Les prises de parole de Richard Serra et du juge Edward D. Re, l’un des principaux opposants au maintien de l’œuvre, y jouent un rôle essentiel. Quoique plusieurs interventions hostiles à l’œuvre soient données à voir, les interventions en faveur de l’artiste sont les plus nombreuses [3]. Parmi ses soutiens se trouvent de nombreux professionnels éminents du monde de l’art – dont la critique d’art Annette Michelson, l’historien de l’art William Rubin, la conservatrice du Metropolitan Museum of Art Jessie McNabb, le marchand d’art Ronald Feldman ou encore le directeur du New Museum Robert Buck – mais également des artistes, dont la liste retient particulièrement l’attention. Si des figures ayant largement contribué à l’évolution de la sculpture monumentale interviennent logiquement – Michael Heizer, Nancy Holt, Claes Oldenburg ou Tony Rosenthal – c’est également le cas de nombreuses autres personnalités essentielles de la scène américaine des années 1950 à 1970 – dont Joan Jonas, Robert Ryman, Frank Stella ou encore les compositeurs Philip Glass et Alvin Lucier [4]. Ce dernier, dont les compositions habillent la vidéo, insiste en particulier sur les qualités de réverbération sonore de l’œuvre de Richard Serra, dans un curieux écho à l’intervention d’une experte en sécurité, qui s’inquiète quant à elle des risques de réflexion, par la sculpture, du souffle d’une éventuelle explosion terroriste : grand écart argumentatif qui donne une idée de l’étendue du débat autour de l’œuvre, et des difficultés pour ses partisans et ses détracteurs à trouver un terrain commun. 
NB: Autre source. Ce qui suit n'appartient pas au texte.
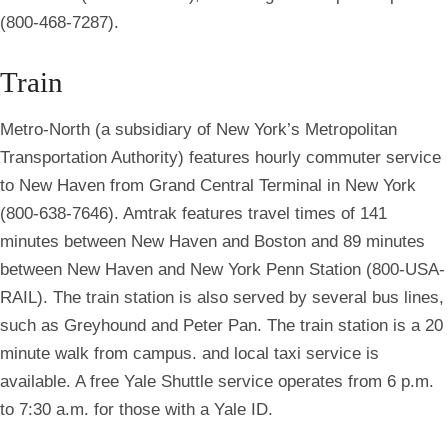
(800-468-7287).
Train
Metro-North (a subsidiary of New York’s Metropolitan
Transportation Authority) features hourly commuter service
to New Haven from Grand Central Terminal in New York
(800-638-7646). Amtrak features travel times of 141
minutes between New Haven and Boston and 89 minutes
between New Haven and New York Penn Station (800-USA-
RAIL). The train station is also served by several bus lines,
such as Greyhound and Peter Pan. The train station is a 20
minute walk from campus. and local taxi service is
available. A free Yale Shuttle service operates from 6 p.m.
to 7:30 a.m. for those with a Yale ID.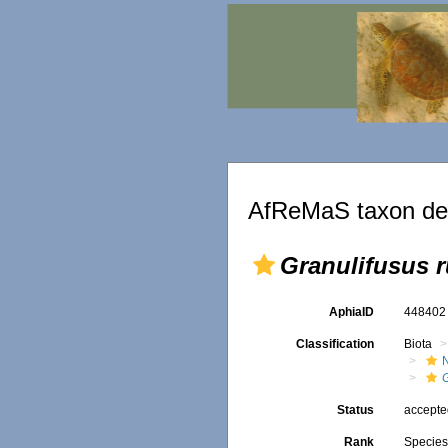
AfReMaS taxon det
Granulifusus r
AphiaID
44840
Classification
Biota
Status
accept
Rank
Specie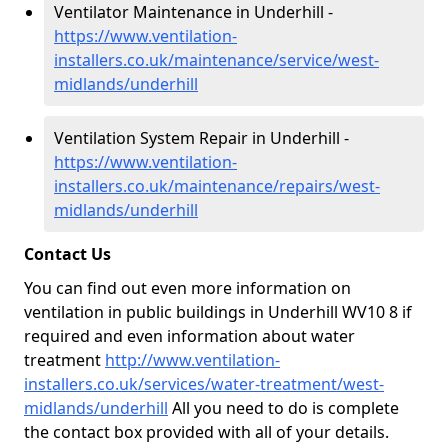
Ventilator Maintenance in Underhill -
https://www.ventilation-
installers.co.uk/maintenance/service/west-
midlands/underhill
Ventilation System Repair in Underhill -
https://www.ventilation-
installers.co.uk/maintenance/repairs/west-
midlands/underhill
Contact Us
You can find out even more information on
ventilation in public buildings in Underhill WV10 8 if
required and even information about water
treatment
http://www.ventilation-
installers.co.uk/services/water-treatment/west-
midlands/underhill
All you need to do is complete
the contact box provided with all of your details.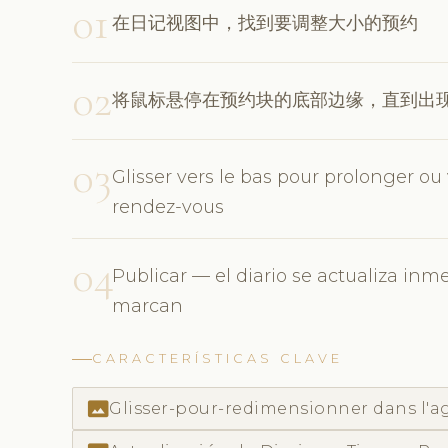
01
在日记视图中，找到要调整大小的预约
02
将鼠标悬停在预约块的底部边缘，直到出
03
Glisser vers le bas pour prolonger ou
rendez-vous
04
Publicar — el diario se actualiza inm
marcan
CARACTERÍSTICAS CLAVE
photo_size_select_actual
Glisser-pour-redimensionner dans l'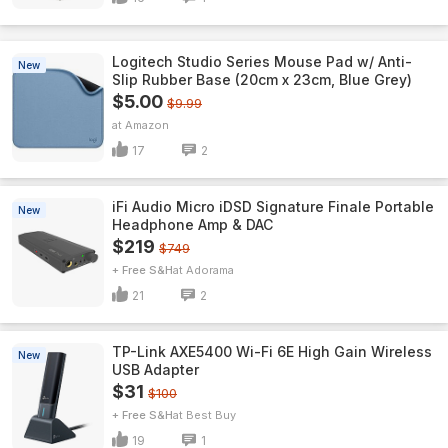
Logitech Studio Series Mouse Pad w/ Anti-
New
Slip Rubber Base (20cm x 23cm, Blue Grey)
$5.00
$9.99
Amazon
17
2
iFi Audio Micro iDSD Signature Finale Portable
New
Headphone Amp & DAC
$219
$749
+ Free S&H
Adorama
21
2
TP-Link AXE5400 Wi-Fi 6E High Gain Wireless
New
USB Adapter
$31
$100
+ Free S&H
Best Buy
19
1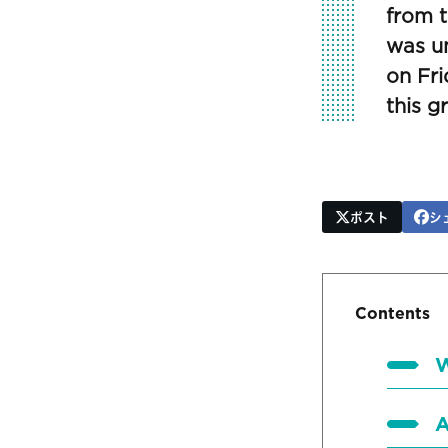
from t
was un
on Fri
this 
ポスト
シ
Contents
W
A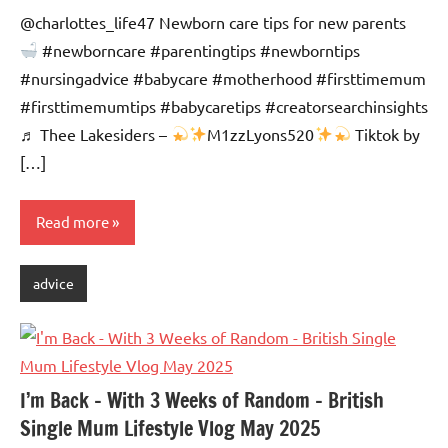
Advice
Comments
@charlottes_life47 Newborn care tips for new parents
#newborncare #parentingtips #newborntips
#nursingadvice #babycare #motherhood #firsttimemum
#firsttimemumtips #babycaretips #creatorsearchinsights
♬ Thee Lakesiders –
M1zzLyons520
Tiktok by
[…]
Read more
advice
I’m Back – With 3 Weeks of Random – British
Single Mum Lifestyle Vlog May 2025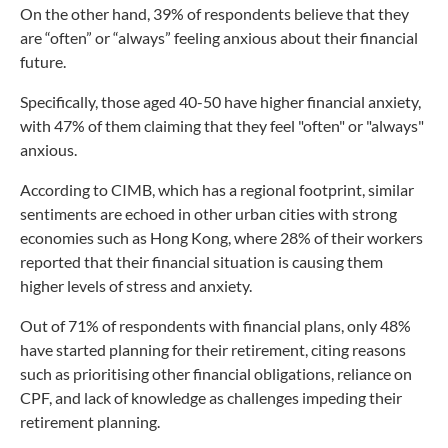
On the other hand, 39% of respondents believe that they
are “often” or “always” feeling anxious about their financial
future.
Specifically, those aged 40-50 have higher financial anxiety,
with 47% of them claiming that they feel "often" or "always"
anxious.
According to CIMB, which has a regional footprint, similar
sentiments are echoed in other urban cities with strong
economies such as Hong Kong, where 28% of their workers
reported that their financial situation is causing them
higher levels of stress and anxiety.
Out of 71% of respondents with financial plans, only 48%
have started planning for their retirement, citing reasons
such as prioritising other financial obligations, reliance on
CPF, and lack of knowledge as challenges impeding their
retirement planning.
Le jury conclura, sans détailler sa décision, au démontage de l’œuvre – ce qui mènera en 1986 Richard Serra à attaquer en justice les représentants de la GSA, en invoquant sans succès le premier amendement. Si une première version de Trial of Tilted Arc invitait cette année-là les spectateurs à écrire à Ronald Reagan pour défendre l’œuvre [5], la version que conserve le Centre Pompidou, plus tardive et plus longue, montrera son démontage en 1989. Le dernier plan, filmé depuis le Foley Square Feduilding, montre symboliquement la trace laissée par le retrait de la sculpture, cicatrice marquant l’impact du procès de Tilted Arc sur l’espace public [6]
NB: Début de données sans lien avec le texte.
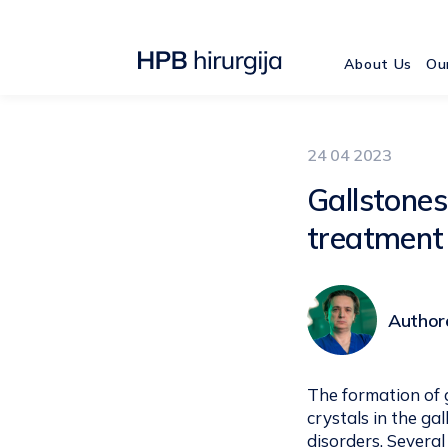
About Us
Ou
24 04 2023
Gallstone
treatment
Authore
The formation of g
crystals in the ga
disorders. Several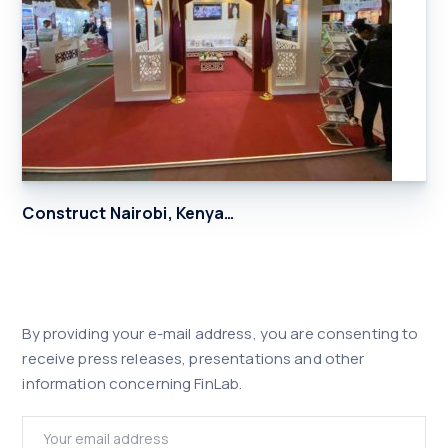
Construct Nairobi, Kenya…
By providing your e-mail address, you are consenting to
receive press releases, presentations and other
information concerning FinLab.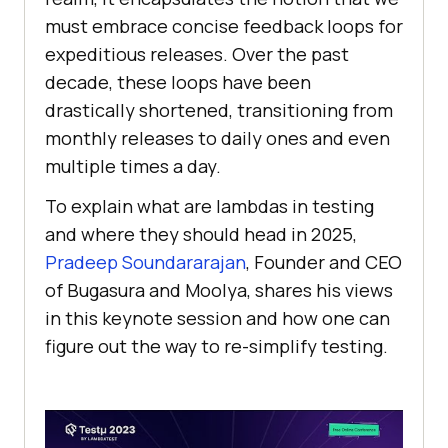
must embrace concise feedback loops for
expeditious releases. Over the past
decade, these loops have been
drastically shortened, transitioning from
monthly releases to daily ones and even
multiple times a day.
To explain what are lambdas in testing
and where they should head in 2025,
Pradeep Soundararajan
, Founder and CEO
of Bugasura and Moolya, shares his views
in this keynote session and how one can
figure out the way to re-simplify testing.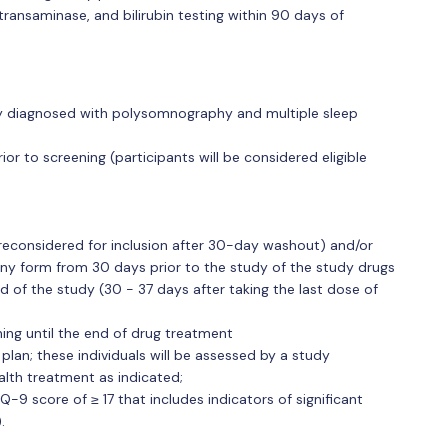
ransaminase, and bilirubin testing within 90 days of
psy diagnosed with polysomnography and multiple sleep
ior to screening (participants will be considered eligible
reconsidered for inclusion after 30-day washout) and/or
any form from 30 days prior to the study of the study drugs
nd of the study (30 - 37 days after taking the last dose of
ing until the end of drug treatment
 plan; these individuals will be assessed by a study
alth treatment as indicated;
-9 score of ≥ 17 that includes indicators of significant
.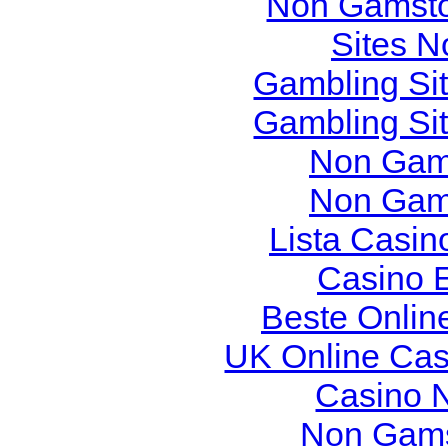
Non Gamsto
Sites 
Gambling Si
Gambling Si
Non Gam
Non Gam
Lista Casi
Casino 
Beste Onlin
UK Online Ca
Casino 
Non Gams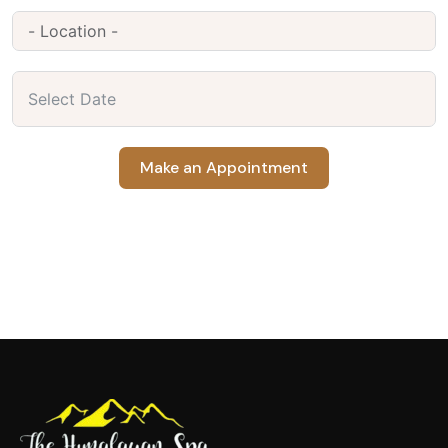
Make an Appointment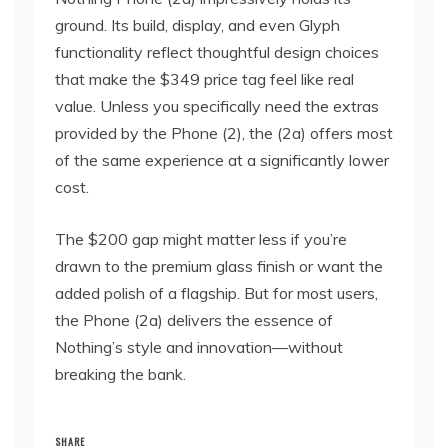
ground. Its build, display, and even Glyph
functionality reflect thoughtful design choices
that make the $349 price tag feel like real
value. Unless you specifically need the extras
provided by the Phone (2), the (2a) offers most
of the same experience at a significantly lower
cost.
The $200 gap might matter less if you’re
drawn to the premium glass finish or want the
added polish of a flagship. But for most users,
the Phone (2a) delivers the essence of
Nothing’s style and innovation—without
breaking the bank.
SHARE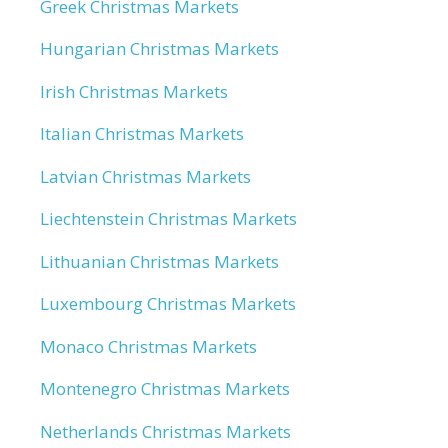
Greek Christmas Markets
Hungarian Christmas Markets
Irish Christmas Markets
Italian Christmas Markets
Latvian Christmas Markets
Liechtenstein Christmas Markets
Lithuanian Christmas Markets
Luxembourg Christmas Markets
Monaco Christmas Markets
Montenegro Christmas Markets
Netherlands Christmas Markets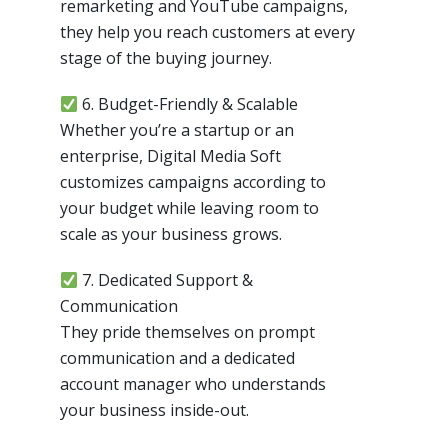
remarketing and YouTube campaigns,
they help you reach customers at every
stage of the buying journey.
6. Budget-Friendly & Scalable
Whether you’re a startup or an
enterprise, Digital Media Soft
customizes campaigns according to
your budget while leaving room to
scale as your business grows.
7. Dedicated Support &
Communication
They pride themselves on prompt
communication and a dedicated
account manager who understands
your business inside-out.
La prise de parole lors de l’audience de l’artiste George Segal résume peut-être au mieux l’esprit de cette vidéo, au croisement de l’histoire de la télévision alternative et de l’art public : « En reculant en raison de l’opposition du public, nous risquons d’établir les mêmes normes (standards) pour la sculpture publique que pour la télévision, et nous serions dans une situation terrible si nos propositions de sculpture publique étaient du niveau d’une sitcom. » 




Philippe Bettinelli, 2021



[1] Archives consultables à l’URL suivante : https://papertiger.org/category/art/, consulté le 14 mai 2025.

[2] Sur la comparaison de ces deux scandales, voir notamment Bernard Edelman et Nathalie Heinich, L’art en conflits : l’œuvre de l’esprit entre droit et sociologie, Paris, La Découverte, 2002.
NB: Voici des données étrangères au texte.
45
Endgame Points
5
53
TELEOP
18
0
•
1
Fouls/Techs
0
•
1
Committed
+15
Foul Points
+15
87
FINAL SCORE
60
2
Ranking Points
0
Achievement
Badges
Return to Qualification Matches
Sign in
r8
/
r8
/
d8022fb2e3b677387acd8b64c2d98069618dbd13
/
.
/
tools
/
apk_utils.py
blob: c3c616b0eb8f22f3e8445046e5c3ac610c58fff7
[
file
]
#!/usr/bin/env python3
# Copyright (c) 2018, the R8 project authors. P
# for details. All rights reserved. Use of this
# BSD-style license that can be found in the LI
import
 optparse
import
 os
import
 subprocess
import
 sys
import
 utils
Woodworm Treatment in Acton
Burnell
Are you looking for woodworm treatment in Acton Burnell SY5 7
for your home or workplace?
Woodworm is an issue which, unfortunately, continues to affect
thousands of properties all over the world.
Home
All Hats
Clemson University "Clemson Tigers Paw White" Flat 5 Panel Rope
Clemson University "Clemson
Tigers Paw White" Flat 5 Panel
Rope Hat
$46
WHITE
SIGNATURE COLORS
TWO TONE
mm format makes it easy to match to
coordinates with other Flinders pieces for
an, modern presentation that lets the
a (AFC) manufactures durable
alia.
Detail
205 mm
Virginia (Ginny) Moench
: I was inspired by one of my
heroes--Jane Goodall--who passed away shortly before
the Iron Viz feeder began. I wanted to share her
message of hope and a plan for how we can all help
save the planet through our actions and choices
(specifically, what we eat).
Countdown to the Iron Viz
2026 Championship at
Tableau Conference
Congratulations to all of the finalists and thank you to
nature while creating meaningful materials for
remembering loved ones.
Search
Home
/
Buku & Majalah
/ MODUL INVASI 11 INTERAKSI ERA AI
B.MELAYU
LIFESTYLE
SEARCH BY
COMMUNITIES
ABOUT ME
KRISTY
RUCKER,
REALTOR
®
[3] Elles étaient de fait plus nombreuses, comme le rappelle Shu Lea Chang : sur les 180 personnes ayant témoigné à l’audience, 123 l’ont fait en soutien à l’œuvre.

[4] Alvin Lucier semble ne pas être intervenu directement à l’audience : son témoignage est issu d’un courrier, lu en voix off dans la version de Trial of Tilted Arc conservée au Centre Pompidou.

[5] Cette première version, dans laquelle Shu Lea Cheang n’est pas directement créditée comme réalisatrice, est disponible à l’URL suivante : https://www.youtube.com/watch?v=uxyhgUAYvB4, consulté le 14 mai 2025. Elle contenait également une interview face caméra de Richard Serra, dans les locaux de Paper Tiger Television, remplacée par une prise de parole de l’artiste dans son atelier dans la seconde.

[6] L’œuvre sera par la suite stockée, Richard Serra s’opposant à toute installation de celle-ci sur un autre lieu que celui pour laquelle elle a été conçue.